#### What you need to do:
State, as a number alone, how many lines of the data contain the string "Austin".

[Excerpts from a dataset]
= Beginning of Section =

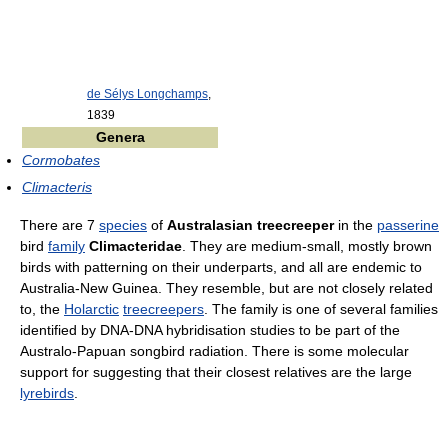
de Sélys Longchamps
,
1839
Genera
Cormobates
Climacteris
There are 7
species
of
Australasian treecreeper
in the
passerine
bird
family
Climacteridae
. They are medium-small, mostly brown
birds with patterning on their underparts, and all are endemic to
Australia-New Guinea. They resemble, but are not closely related
to, the
Holarctic
treecreepers
. The family is one of several families
identified by DNA-DNA hybridisation studies to be part of the
Australo-Papuan songbird radiation. There is some molecular
support for suggesting that their closest relatives are the large
lyrebirds
.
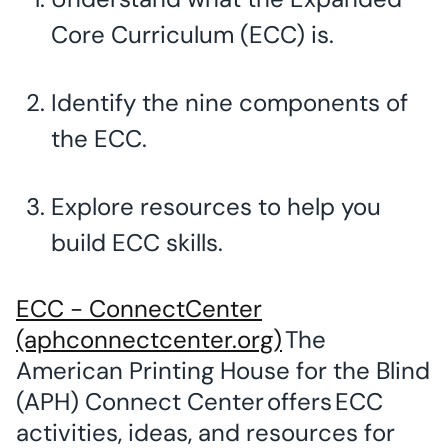
Core Curriculum (ECC) is.
Identify the nine components of
the ECC.
Explore resources to help you
build ECC skills.
ECC - ConnectCenter
(aphconnectcenter.org)
The
American Printing House for the Blind
(APH) Connect Center offers ECC
activities, ideas, and resources for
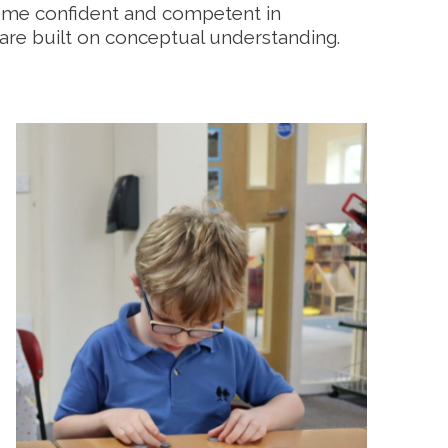
ome confident and competent in
 are built on conceptual understanding.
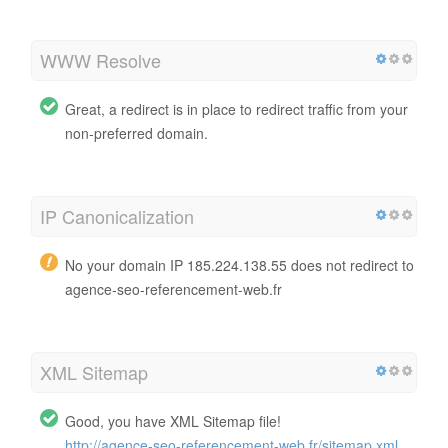
WWW Resolve
Great, a redirect is in place to redirect traffic from your
non-preferred domain.
IP Canonicalization
No your domain IP 185.224.138.55 does not redirect to
agence-seo-referencement-web.fr
XML Sitemap
Good, you have XML Sitemap file!
http://agence-seo-referencement-web.fr/sitemap.xml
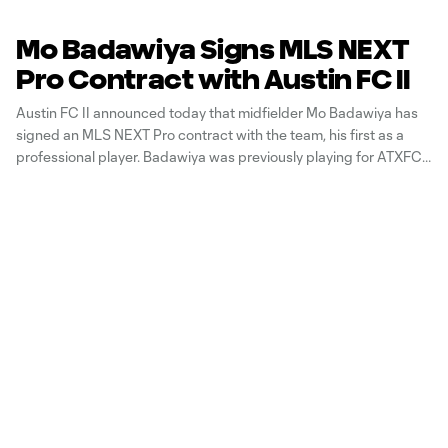
Mo Badawiya Signs MLS NEXT
Pro Contract with Austin FC II
Austin FC II announced today that midfielder Mo Badawiya has
signed an MLS NEXT Pro contract with the team, his first as a
professional player. Badawiya was previously playing for ATXFC
II via an amateur agreement. His contract is guaranteed through
the end of the 2027 season with options for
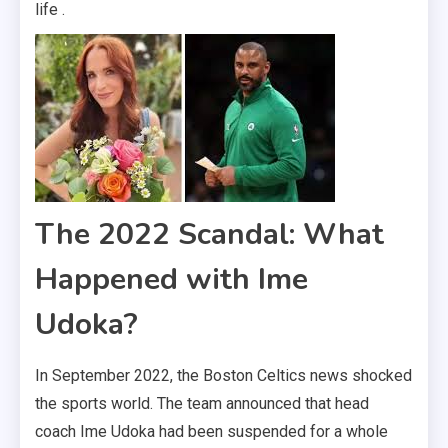
life .
The 2022 Scandal: What
Happened with Ime
Udoka?
In September 2022, the Boston Celtics news shocked
the sports world. The team announced that head
coach Ime Udoka had been suspended for a whole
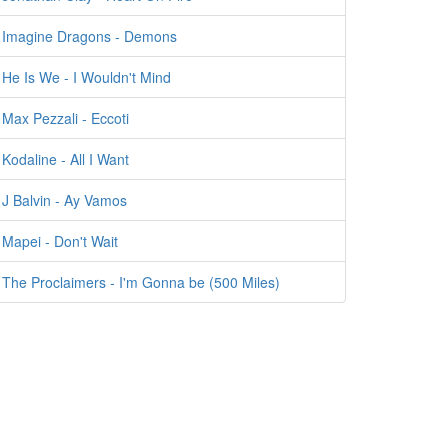
Imagine Dragons - Demons
He Is We - I Wouldn't Mind
Max Pezzali - Eccoti
Kodaline - All I Want
J Balvin - Ay Vamos
Mapei - Don't Wait
The Proclaimers - I'm Gonna be (500 Miles)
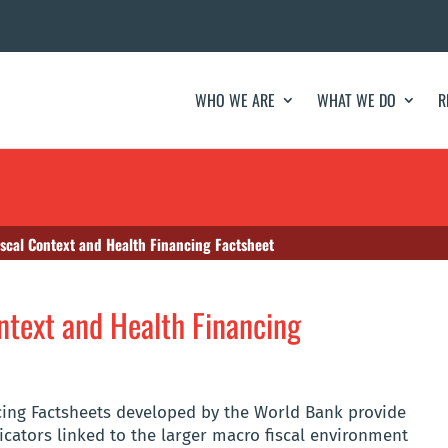
WHO WE ARE
WHAT WE DO
R
scal Context and Health Financing Factsheet
text and Health Financing
cing Factsheets developed by the World Bank provide
icators linked to the larger macro fiscal environment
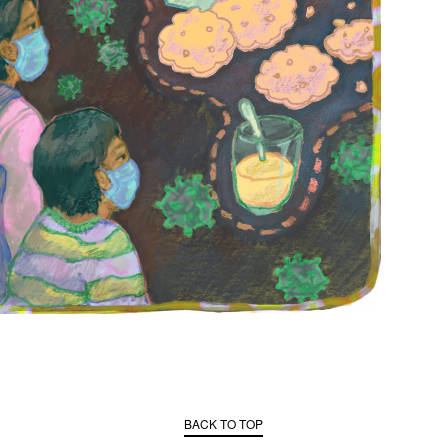
BACK TO TOP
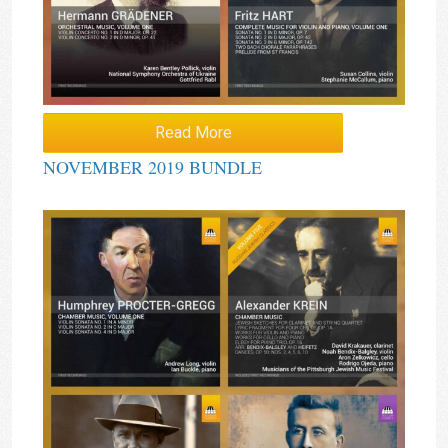
Read More
NOVEMBER 2019 BUNDLE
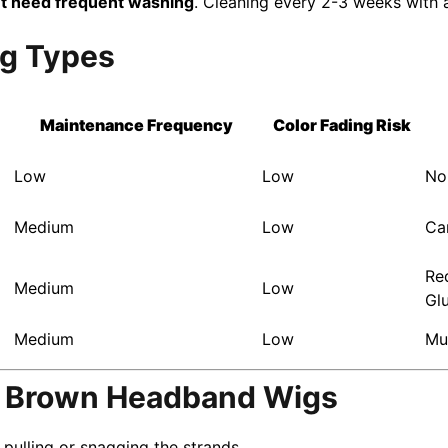
t need frequent washing
. Cleaning every 2-3 weeks with 
ig Types
Maintenance Frequency
Color Fading Risk
Low
Low
No
Medium
Low
Ca
Re
Medium
Low
Gl
Medium
Low
Mu
k Brown Headband Wigs
ulling or snagging the strands.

= End of Section =

#### Problem solution:
2